── Records for this task
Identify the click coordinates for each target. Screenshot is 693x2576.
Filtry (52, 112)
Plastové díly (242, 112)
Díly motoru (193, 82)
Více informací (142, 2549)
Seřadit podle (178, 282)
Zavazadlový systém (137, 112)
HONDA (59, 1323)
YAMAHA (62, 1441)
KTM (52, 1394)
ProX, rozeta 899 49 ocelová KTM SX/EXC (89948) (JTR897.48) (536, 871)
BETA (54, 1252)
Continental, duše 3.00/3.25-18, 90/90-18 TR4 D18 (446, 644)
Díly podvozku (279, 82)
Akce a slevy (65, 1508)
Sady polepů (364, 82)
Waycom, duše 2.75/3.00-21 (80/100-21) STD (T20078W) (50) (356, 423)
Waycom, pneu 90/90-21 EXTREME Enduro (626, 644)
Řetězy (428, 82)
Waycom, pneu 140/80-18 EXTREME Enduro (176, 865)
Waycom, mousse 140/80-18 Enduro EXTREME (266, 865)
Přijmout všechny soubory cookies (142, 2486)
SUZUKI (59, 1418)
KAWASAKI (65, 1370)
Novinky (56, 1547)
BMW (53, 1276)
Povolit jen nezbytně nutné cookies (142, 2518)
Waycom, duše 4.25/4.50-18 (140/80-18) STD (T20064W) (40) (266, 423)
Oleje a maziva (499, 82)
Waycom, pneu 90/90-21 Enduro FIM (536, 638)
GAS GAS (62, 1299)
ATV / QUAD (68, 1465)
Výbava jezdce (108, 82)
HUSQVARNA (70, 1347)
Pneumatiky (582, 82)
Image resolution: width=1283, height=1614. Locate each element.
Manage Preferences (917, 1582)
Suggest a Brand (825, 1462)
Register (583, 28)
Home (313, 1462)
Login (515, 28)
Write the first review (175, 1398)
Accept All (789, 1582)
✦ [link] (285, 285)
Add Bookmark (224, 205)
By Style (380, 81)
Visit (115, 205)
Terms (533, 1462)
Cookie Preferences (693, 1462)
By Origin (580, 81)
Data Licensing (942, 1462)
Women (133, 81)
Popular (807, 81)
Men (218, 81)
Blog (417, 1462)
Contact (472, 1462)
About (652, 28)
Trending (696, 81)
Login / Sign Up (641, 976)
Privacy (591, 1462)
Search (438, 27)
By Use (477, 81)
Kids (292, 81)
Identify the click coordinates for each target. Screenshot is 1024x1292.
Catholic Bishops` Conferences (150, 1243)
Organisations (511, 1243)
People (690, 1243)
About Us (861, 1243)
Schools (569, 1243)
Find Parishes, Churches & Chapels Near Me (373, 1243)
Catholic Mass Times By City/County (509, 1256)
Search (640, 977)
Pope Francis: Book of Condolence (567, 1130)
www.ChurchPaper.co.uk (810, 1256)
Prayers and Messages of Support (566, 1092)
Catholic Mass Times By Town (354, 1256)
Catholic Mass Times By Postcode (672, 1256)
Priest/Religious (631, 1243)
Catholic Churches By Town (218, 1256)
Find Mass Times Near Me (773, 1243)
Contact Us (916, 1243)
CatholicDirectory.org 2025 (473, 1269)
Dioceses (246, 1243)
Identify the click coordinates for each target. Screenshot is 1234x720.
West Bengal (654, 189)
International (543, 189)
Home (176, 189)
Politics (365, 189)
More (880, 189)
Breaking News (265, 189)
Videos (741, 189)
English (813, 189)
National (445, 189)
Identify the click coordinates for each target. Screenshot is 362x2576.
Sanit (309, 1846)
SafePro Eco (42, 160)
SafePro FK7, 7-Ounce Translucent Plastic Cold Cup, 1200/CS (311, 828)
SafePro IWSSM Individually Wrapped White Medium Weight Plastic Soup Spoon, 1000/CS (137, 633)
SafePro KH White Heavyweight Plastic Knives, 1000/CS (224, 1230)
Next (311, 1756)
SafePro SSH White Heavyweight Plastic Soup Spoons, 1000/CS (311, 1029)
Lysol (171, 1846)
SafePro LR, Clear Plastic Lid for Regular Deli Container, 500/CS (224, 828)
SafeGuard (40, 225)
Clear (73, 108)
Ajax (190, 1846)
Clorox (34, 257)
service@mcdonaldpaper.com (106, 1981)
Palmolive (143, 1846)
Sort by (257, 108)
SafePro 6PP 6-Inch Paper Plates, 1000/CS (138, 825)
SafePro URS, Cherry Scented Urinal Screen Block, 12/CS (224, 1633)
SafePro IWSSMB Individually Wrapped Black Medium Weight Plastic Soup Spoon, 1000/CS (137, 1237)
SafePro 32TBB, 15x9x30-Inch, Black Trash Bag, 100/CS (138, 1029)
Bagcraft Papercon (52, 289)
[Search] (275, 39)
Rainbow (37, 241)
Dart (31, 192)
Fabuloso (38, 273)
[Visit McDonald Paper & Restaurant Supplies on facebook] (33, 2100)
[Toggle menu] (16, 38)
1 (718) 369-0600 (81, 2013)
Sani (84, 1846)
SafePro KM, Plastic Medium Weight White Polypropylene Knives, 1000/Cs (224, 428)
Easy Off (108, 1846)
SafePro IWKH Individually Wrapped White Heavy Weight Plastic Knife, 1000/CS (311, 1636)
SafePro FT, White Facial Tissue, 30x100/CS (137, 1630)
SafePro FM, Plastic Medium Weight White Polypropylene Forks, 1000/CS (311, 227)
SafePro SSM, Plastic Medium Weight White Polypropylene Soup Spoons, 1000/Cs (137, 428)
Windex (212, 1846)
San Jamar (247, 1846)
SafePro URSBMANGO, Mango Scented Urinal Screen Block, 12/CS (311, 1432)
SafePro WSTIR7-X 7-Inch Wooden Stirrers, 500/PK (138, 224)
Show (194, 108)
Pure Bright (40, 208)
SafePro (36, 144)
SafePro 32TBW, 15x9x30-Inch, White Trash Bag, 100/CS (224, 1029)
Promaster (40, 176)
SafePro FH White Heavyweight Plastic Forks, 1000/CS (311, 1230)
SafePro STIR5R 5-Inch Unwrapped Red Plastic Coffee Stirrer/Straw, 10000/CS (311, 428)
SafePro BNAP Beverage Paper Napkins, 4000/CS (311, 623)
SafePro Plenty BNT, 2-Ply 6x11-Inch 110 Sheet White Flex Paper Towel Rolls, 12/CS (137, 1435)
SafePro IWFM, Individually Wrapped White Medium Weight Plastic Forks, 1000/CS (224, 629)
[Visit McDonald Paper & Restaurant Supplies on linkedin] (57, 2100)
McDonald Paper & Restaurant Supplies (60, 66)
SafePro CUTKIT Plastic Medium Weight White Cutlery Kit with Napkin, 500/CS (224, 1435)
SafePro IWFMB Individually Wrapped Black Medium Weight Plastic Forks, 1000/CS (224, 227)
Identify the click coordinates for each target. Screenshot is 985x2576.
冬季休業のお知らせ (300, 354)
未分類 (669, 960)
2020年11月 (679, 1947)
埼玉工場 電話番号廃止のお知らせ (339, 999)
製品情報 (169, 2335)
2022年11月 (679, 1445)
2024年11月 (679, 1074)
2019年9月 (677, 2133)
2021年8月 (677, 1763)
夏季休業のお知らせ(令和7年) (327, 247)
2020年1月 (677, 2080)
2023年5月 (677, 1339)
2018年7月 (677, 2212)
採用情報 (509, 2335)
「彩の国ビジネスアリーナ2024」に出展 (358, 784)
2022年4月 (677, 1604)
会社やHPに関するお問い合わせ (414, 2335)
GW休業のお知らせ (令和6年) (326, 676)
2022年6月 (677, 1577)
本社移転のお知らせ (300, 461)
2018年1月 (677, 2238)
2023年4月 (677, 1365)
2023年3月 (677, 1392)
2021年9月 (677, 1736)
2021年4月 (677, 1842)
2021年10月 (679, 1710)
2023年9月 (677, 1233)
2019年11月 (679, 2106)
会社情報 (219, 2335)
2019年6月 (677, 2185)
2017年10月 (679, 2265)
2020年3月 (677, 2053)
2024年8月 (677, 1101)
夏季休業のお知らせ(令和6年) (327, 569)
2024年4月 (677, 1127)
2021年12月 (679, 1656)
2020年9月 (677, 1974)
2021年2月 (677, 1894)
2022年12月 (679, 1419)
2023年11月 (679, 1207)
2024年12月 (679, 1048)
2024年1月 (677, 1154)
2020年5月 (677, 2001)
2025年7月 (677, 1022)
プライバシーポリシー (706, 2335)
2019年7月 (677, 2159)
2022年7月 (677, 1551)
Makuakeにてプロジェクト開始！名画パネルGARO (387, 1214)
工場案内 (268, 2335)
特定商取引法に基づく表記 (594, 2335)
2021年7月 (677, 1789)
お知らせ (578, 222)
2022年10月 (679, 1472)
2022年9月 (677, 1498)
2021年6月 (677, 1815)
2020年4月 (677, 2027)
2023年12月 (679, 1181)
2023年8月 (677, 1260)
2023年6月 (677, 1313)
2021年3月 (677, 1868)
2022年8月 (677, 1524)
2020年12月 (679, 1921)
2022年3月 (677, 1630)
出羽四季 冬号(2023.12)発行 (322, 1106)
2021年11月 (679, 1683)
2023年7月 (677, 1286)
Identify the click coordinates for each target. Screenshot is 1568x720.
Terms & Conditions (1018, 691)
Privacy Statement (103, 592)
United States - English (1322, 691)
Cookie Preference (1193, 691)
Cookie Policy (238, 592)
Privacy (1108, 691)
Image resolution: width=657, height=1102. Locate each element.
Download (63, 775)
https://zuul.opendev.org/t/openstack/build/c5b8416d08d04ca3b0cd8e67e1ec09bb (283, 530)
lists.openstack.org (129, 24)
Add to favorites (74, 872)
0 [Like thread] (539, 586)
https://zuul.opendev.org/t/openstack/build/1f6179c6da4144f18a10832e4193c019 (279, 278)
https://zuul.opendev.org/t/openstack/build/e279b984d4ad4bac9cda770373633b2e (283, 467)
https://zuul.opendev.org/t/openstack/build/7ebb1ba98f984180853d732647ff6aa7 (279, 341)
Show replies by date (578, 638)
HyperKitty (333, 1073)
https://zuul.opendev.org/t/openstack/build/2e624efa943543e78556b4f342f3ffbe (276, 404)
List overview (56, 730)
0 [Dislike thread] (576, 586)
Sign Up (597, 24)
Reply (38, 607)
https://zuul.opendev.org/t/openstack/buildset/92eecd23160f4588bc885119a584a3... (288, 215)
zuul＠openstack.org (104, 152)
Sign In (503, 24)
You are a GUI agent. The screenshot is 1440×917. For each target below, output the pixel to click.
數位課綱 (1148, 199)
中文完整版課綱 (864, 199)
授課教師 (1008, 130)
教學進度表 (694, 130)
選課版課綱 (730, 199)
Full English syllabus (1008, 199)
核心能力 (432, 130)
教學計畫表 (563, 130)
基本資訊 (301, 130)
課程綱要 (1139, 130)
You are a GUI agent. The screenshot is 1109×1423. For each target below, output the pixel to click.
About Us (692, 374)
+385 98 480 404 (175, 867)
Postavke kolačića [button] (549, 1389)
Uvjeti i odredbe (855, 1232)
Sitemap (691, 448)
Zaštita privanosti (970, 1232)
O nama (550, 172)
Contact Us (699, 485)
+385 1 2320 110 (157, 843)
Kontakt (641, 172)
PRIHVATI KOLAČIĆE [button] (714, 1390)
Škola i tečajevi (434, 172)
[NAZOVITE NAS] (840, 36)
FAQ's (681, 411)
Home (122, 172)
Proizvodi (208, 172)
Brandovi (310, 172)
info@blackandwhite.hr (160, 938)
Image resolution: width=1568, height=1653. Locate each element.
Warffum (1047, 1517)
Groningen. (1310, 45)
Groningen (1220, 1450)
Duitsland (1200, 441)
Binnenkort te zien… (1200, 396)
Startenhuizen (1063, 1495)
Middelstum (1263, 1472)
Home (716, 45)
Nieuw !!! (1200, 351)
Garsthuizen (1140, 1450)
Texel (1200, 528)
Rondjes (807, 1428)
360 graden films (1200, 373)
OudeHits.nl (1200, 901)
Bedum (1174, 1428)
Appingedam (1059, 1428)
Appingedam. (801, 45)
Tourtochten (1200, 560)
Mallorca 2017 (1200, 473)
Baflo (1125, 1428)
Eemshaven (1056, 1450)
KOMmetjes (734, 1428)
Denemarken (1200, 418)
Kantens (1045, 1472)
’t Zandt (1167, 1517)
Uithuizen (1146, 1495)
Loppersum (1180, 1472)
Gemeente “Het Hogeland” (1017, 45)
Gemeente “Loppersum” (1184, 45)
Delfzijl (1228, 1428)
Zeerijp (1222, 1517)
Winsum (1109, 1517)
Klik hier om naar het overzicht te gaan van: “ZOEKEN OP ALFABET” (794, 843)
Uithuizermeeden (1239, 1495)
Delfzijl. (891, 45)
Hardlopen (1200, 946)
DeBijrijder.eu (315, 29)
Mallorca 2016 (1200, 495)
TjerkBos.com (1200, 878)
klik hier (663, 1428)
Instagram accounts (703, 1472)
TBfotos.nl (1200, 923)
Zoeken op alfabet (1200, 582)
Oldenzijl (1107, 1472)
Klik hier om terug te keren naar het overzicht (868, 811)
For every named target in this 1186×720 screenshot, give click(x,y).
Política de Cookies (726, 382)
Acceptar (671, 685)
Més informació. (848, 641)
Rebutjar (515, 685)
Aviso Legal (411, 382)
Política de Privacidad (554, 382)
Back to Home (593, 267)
────
Give back exactly the lines of the listing above that run from the line with "數位課綱 (1148, 199)" to the line with "Uithuizen (1146, 1495)", inclusive.

數位課綱 (1148, 199)
中文完整版課綱 (864, 199)
授課教師 (1008, 130)
教學進度表 (694, 130)
選課版課綱 (730, 199)
Full English syllabus (1008, 199)
核心能力 (432, 130)
教學計畫表 (563, 130)
基本資訊 (301, 130)
課程綱要 (1139, 130)
You are a GUI agent. The screenshot is 1109×1423. For each target below, output the pixel to click.
About Us (692, 374)
+385 98 480 404 (175, 867)
Postavke kolačića [button] (549, 1389)
Uvjeti i odredbe (855, 1232)
Sitemap (691, 448)
Zaštita privanosti (970, 1232)
O nama (550, 172)
Contact Us (699, 485)
+385 1 2320 110 (157, 843)
Kontakt (641, 172)
PRIHVATI KOLAČIĆE [button] (714, 1390)
Škola i tečajevi (434, 172)
[NAZOVITE NAS] (840, 36)
FAQ's (681, 411)
Home (122, 172)
Proizvodi (208, 172)
Brandovi (310, 172)
info@blackandwhite.hr (160, 938)
Image resolution: width=1568, height=1653. Locate each element.
Warffum (1047, 1517)
Groningen. (1310, 45)
Groningen (1220, 1450)
Duitsland (1200, 441)
Binnenkort te zien… (1200, 396)
Startenhuizen (1063, 1495)
Middelstum (1263, 1472)
Home (716, 45)
Nieuw !!! (1200, 351)
Garsthuizen (1140, 1450)
Texel (1200, 528)
Rondjes (807, 1428)
360 graden films (1200, 373)
OudeHits.nl (1200, 901)
Bedum (1174, 1428)
Appingedam (1059, 1428)
Appingedam. (801, 45)
Tourtochten (1200, 560)
Mallorca 2017 (1200, 473)
Baflo (1125, 1428)
Eemshaven (1056, 1450)
KOMmetjes (734, 1428)
Denemarken (1200, 418)
Kantens (1045, 1472)
’t Zandt (1167, 1517)
Uithuizen (1146, 1495)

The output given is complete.